▶ [Assigned task]
With both ends included, repeat exactly the lines of the entries below from the one containing "Answer in <instances>...</instances>." down to the one containing "Image attached. Segment", and no others.

[[ Input data open ]]

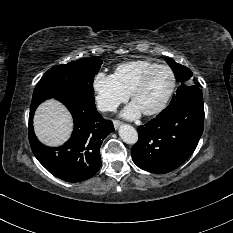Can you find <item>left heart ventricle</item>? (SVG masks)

[[ Input data closed ]]
[[ Input data open ]]

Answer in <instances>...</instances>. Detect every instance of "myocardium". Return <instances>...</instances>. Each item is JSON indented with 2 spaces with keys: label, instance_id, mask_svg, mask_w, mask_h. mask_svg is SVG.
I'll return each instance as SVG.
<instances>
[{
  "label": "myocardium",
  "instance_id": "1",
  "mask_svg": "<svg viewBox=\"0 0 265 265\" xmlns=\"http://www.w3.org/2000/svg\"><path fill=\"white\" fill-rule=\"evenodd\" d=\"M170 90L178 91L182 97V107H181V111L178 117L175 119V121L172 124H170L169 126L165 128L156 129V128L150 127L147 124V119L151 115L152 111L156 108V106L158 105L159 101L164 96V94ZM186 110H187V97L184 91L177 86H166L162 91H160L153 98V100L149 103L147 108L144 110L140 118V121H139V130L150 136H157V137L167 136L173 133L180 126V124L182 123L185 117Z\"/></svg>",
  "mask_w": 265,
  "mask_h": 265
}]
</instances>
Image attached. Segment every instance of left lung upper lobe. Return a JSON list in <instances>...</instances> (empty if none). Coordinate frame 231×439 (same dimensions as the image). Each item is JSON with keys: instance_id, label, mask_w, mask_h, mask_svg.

[[ Input data closed ]]

▶ [Exercise solution]
Answer in <instances>...</instances>. Detect every instance of "myocardium". Return <instances>...</instances>. Each item is JSON indented with 2 spaces with keys: label, instance_id, mask_svg, mask_w, mask_h. mask_svg is SVG.
I'll return each instance as SVG.
<instances>
[{
  "label": "myocardium",
  "instance_id": "1",
  "mask_svg": "<svg viewBox=\"0 0 265 265\" xmlns=\"http://www.w3.org/2000/svg\"><path fill=\"white\" fill-rule=\"evenodd\" d=\"M170 90L178 91L182 97V107H181V111L178 117L175 119V121L172 124H170L169 126L165 128L156 129V128L150 127L147 124V119L151 115L152 111L156 108V106L158 105L159 101L164 96V94ZM186 110H187V97L184 91L177 86H166L162 91H160L153 98V100L149 103L147 108L144 110L140 118V121H139V130L150 136H157V137L167 136L173 133L180 126V124L182 123L185 117Z\"/></svg>",
  "mask_w": 265,
  "mask_h": 265
}]
</instances>
Image attached. Segment every instance of left lung upper lobe. Return a JSON list in <instances>...</instances> (empty if none). Coordinate frame 231×439 (same dimensions as the image). Each item is JSON with keys: instance_id, label, mask_w, mask_h, mask_svg.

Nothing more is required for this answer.